What keeps me up at night is very simple.
Until now, cybercrime was all about making money and stealing information (because information is money). Today however, we have the ability- from 30 feet away- to shut off someone’s pacemaker. A malicious individual could walk down a street today, and shut-off bodily devices that are controlled by computer chips, murdering them. In a few years’ time, they will be able to do this from thousands of miles away. A law enforcement agent today can stop a vehicle on the freeway providing they are within 35 feet of it, because the average vehicle has over 240 microprocessor-controlled components; you can shut it off, lock the doors, enable airbags…. In a few years’ time, a malevolent individual may be able to do that from thousands of miles away, on mass. Today, we think of cybercrime as financial crime, but I fear it will become much darker, more of a terrorist tool, and much more harmful to our wellbeing.
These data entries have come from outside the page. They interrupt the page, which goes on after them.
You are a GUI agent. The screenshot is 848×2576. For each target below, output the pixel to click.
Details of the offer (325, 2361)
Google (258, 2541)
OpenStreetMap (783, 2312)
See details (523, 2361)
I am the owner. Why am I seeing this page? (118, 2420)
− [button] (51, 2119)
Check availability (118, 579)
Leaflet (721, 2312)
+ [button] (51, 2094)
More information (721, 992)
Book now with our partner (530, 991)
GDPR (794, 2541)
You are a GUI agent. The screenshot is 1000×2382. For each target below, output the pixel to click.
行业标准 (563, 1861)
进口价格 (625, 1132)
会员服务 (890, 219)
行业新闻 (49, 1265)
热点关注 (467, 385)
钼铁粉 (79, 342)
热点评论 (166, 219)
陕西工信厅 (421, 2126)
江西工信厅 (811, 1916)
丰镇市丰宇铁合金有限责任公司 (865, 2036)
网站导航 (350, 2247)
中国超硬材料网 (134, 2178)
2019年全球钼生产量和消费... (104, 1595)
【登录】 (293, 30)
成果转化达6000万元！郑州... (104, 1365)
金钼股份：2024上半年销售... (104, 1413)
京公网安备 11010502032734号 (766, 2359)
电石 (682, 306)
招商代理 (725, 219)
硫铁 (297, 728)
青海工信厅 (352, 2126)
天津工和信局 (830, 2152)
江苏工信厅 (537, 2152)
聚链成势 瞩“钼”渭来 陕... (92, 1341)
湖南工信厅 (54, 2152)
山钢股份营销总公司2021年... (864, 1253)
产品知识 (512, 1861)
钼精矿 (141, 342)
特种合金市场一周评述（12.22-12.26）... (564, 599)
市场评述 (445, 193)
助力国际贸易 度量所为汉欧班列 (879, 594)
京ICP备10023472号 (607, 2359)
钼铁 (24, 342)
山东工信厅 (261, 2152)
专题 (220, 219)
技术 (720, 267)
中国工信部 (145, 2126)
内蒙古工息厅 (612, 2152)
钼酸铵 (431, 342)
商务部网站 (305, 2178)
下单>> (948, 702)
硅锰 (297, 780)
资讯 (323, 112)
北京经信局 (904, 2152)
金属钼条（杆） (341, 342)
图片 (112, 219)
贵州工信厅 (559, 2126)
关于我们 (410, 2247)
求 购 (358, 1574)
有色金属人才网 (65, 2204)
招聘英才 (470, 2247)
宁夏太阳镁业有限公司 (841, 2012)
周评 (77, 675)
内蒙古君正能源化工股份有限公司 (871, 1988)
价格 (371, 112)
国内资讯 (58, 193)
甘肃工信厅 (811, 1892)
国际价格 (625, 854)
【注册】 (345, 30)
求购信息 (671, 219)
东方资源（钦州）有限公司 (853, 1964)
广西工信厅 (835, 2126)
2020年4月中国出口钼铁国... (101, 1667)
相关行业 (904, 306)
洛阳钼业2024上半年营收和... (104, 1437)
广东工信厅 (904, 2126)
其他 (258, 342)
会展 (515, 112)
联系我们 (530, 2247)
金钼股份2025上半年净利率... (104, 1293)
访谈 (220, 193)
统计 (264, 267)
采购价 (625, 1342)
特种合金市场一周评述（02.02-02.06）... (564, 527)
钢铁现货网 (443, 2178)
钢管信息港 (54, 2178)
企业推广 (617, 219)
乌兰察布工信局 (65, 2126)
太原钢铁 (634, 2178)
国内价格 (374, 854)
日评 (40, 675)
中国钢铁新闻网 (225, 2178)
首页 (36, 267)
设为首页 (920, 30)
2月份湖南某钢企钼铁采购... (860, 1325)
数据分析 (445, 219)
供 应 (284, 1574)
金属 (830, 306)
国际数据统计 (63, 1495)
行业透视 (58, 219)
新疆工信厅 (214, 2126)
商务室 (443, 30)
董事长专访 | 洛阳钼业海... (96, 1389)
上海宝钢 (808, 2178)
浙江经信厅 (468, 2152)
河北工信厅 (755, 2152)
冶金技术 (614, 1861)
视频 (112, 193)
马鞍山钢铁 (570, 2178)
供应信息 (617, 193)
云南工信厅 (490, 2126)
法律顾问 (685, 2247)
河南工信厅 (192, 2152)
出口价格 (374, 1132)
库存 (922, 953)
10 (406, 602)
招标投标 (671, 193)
Frank Abagnale is one of the world’s most respected authorities on forgery, embezzlement, and secure documents. For over 40 years he has worked with, advised, and consulted with hundreds of financial institutions, corporations and government agencies around the world. Mr. Abagnale’s rare blend of knowledge and expertise began more than 50 years ago when he was known as one of the world’s most famous con men. His riveting story provided the inspiration for Steven Spielberg’s 2002 film, Catch Me If You Can, starring Leonardo DiCaprio as Abagnale and Tom Hanks as the FBI agent fast on his heels. The Tony-Award winning musical, Catch Me If You Can, directed by the legendary Jack O’Brien, opened on Broadway at the Neil Simon Theatre in April of 2011.
“I chose to immortalize him on film because of what he’s done for the country for more than 30 years.” -Steven Spielberg
Mr. Abagnale has been associated with the FBI for over 40 years. He lectures extensively at the FBI Academy and for the field offices of the Federal Bureau of Investigation. He is a faculty member at the National Advocacy Center (NAC) which is operated by the Department of Justice, Executive Office for United States Attorneys. More than 14,000 financial institutions, corporations and law enforcement agencies use his fraud prevention programs. In 1998, he was selected as a distinguished member of “Pinnacle 400” by CNN Financial News – a select group of 400 people chosen on the basis of great accomplishment and success in their fields. In 2004 Mr. Abagnale was selected as the spokesperson for the National Association of Insurance Commissioners (NAIC) and the National Cyber Security Alliance (NCSA). He has also written numerous articles and books including The Art of the Steal, The Real U guide to identity Theft and Stealing Your Life.
“Abagnale’s lecture may be the best one-man show you will ever see.” -Tom Hanks
Mr. Abagnale refuses to accept payment for any of his government work. Today, the majority of his income is derived from consulting with major corporate clients such as LexisNexis, Intuit, AARP, and Experian and his public speaking engagements. Mr. Abagnale has conducted over 3,000 seminars on identity theft, cyber crime and fraud worldwide. Mr. Abagnale works as an advisor to a number of print and technology companies around the world. He spent 20 years as an advisor to the Standard Register Company, creating security features for negotiable instruments, car titles, etc. He spent 10 years as an advisor to the 41st Parameter which developed fraud detection technology, now used in 80 countries around the world and recently purchased by Experian. Today, Mr. Abagnale is an advisor to Trusona (www.trusona.com) in developing the world’s first and only insured authentication platform.